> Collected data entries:
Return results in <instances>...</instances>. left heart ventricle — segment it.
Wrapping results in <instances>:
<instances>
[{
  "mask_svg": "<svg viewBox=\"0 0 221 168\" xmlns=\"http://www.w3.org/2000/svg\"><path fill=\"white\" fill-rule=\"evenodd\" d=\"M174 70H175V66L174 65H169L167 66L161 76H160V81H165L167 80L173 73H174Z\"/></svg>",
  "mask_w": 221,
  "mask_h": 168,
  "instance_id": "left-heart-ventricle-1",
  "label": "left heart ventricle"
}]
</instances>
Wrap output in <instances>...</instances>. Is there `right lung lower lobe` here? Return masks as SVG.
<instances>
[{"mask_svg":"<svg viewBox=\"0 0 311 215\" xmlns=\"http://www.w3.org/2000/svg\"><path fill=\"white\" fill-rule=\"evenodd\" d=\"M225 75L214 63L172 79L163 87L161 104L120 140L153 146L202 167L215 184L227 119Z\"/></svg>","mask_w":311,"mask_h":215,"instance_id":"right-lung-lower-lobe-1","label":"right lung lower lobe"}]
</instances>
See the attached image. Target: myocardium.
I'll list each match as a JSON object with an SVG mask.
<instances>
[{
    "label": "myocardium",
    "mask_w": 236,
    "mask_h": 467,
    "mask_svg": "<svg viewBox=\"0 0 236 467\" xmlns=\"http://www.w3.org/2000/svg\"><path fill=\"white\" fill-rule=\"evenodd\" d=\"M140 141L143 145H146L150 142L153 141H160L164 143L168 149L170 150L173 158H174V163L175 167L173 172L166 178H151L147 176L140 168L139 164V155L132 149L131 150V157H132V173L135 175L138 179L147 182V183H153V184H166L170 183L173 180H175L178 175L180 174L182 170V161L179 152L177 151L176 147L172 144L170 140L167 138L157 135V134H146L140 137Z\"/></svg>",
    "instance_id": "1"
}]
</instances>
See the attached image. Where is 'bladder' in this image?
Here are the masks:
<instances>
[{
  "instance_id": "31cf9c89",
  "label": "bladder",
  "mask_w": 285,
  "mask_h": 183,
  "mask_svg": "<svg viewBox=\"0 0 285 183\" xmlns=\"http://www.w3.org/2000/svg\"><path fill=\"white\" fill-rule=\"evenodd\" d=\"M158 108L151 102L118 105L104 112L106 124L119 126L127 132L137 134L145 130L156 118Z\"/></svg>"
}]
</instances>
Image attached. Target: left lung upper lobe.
==
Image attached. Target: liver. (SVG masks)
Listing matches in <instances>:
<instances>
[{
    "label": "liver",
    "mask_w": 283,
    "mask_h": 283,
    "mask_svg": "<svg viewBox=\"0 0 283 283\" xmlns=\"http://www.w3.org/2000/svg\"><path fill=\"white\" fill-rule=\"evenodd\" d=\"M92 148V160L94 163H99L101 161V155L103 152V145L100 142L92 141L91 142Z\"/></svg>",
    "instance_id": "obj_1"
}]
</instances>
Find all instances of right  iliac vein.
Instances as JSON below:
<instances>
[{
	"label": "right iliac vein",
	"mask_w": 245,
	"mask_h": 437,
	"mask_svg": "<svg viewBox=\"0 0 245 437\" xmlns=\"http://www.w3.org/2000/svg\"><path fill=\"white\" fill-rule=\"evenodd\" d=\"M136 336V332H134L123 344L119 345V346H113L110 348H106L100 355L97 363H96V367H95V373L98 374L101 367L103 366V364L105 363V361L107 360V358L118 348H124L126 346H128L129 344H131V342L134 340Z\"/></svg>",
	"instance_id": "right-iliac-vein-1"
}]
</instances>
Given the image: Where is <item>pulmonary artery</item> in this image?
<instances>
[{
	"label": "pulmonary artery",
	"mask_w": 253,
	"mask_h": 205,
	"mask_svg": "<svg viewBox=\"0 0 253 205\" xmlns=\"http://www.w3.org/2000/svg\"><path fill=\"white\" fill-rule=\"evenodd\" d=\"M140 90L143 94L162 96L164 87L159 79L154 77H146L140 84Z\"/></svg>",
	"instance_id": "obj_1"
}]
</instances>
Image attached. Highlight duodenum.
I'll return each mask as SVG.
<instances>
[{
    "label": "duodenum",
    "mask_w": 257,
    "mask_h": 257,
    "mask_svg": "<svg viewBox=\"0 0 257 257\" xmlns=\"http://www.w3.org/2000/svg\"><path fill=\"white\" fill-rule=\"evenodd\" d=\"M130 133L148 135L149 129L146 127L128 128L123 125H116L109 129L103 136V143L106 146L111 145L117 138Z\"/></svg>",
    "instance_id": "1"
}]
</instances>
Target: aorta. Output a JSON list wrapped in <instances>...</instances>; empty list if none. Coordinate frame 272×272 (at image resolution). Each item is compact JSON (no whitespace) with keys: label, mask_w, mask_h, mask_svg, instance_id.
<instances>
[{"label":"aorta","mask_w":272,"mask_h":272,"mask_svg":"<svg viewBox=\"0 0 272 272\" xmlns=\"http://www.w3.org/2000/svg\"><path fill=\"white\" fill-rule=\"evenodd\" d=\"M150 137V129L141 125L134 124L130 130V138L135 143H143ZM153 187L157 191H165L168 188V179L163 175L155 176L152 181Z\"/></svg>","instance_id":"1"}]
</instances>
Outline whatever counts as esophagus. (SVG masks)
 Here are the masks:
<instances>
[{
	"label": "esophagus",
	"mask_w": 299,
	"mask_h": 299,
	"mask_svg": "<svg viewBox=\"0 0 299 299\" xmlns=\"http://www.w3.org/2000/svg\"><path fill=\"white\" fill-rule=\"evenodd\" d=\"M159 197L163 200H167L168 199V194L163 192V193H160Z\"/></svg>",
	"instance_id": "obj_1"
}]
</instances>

> WHAT THE TASK ASKS:
Beginning with the line that has "See the attached image. Where" and ending with the line that has "Image attached. Target: left lung upper lobe.", set down the lines above exactly and include no others.

> EXPECTED ANSWER:
See the attached image. Where is 'bladder' in this image?
Here are the masks:
<instances>
[{
  "instance_id": "31cf9c89",
  "label": "bladder",
  "mask_w": 285,
  "mask_h": 183,
  "mask_svg": "<svg viewBox=\"0 0 285 183\" xmlns=\"http://www.w3.org/2000/svg\"><path fill=\"white\" fill-rule=\"evenodd\" d=\"M158 108L151 102L118 105L104 112L106 124L119 126L127 132L137 134L145 130L156 118Z\"/></svg>"
}]
</instances>
Image attached. Target: left lung upper lobe.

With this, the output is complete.